En un encuentro con el Gobernador Alfredo Cornejo, el ministro del Interior de la Nación, Diego Santilli, reconoció la importancia estratégica de completar la Ruta Nacional 40 entre el sur de Mendoza y el norte de Neuquén, un pedido que mandatario provincial viene planteando como prioridad para la conectividad y la economía regional.
Sin embargo, el reclamo por el tramo sureño volvió a quedar, por ahora, en el terreno de las declaraciones: no hubo anuncio de obras, plazos ni un cronograma concreto de ejecución.
Según lo informado tras el encuentro, Santilli señaló que la finalización de los tramos pendientes de la Ruta 40 es “central” para Mendoza y también para el desarrollo del norte neuquino, aludiendo a una zona “con enorme potencial productivo, minero y energético”, especialmente en el segmento comprendido entre Bardas Blancas y el límite con Neuquén. Pero, pese a esa valoración, no precisó qué intervención se realizará ni cuándo comenzaría.
OTRAS OBRAS
En contraste, el ministro sí dejó definiciones con mayor precisión sobre otros frentes viales. Confirmó que en febrero se iniciará el proceso de licitación para la Ruta Nacional 7, el corredor clave hacia Alta Montaña y el límite internacional, otro punto sensible en la agenda provincial por su impacto en la logística y el comercio exterior.

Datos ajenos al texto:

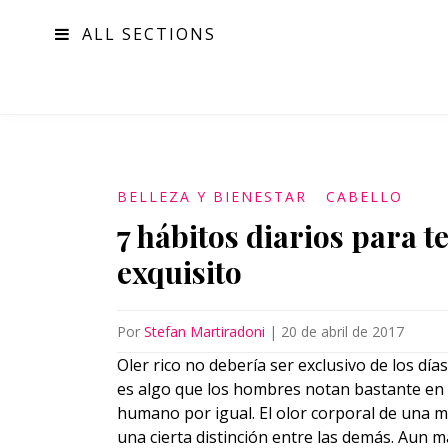
ALL SECTIONS
MODA
BELLEZA Y BIENESTAR
CABELLO
7 hábitos diarios para t
exquisito
Por
Stefan Martiradoni
|
20 de abril de 2017
Oler rico no debería ser exclusivo de los día
es algo que los hombres notan bastante en 
humano por igual. El olor corporal de una m
una cierta distinción entre las demás. Aun m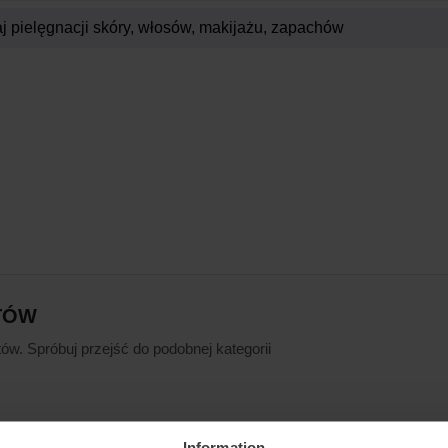
TÓW
ów. Spróbuj przejść do podobnej kategorii
Information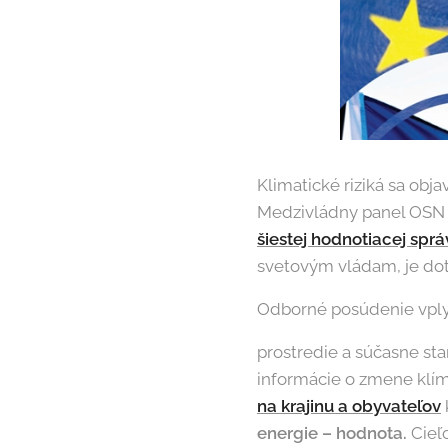
Klimatické riziká sa obj
Medzivládny panel OSN p
šiestej hodnotiacej spr
svetovým vládam, je do
Odborné posúdenie vplyv
prostredie a súčasne st
informácie o zmene klí
na krajinu a obyvateľov
energie – hodnota.
Cieľ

Además, anticipó que “en las próximas semanas” se retomaría la obra del tramo de la Ruta 40 desde el Aeropuerto El Plumerillo hacia Lavalle, un anuncio que —aunque sin fecha exacta de inicio— aparece como el compromiso más inmediato dentro del paquete de reclamos que Mendoza viene elevando a la Nación.
Por ahora, mientras Ruta 7 y el tramo norte de Ruta 40 recibieron señales de avance (licitación anunciada y reactivación prometida), el tramo sur mendocino–Neuquén continúa sin el dato que esperan productores, transportistas y comunidades de la región: fechas, presupuesto y máquinas en el terreno.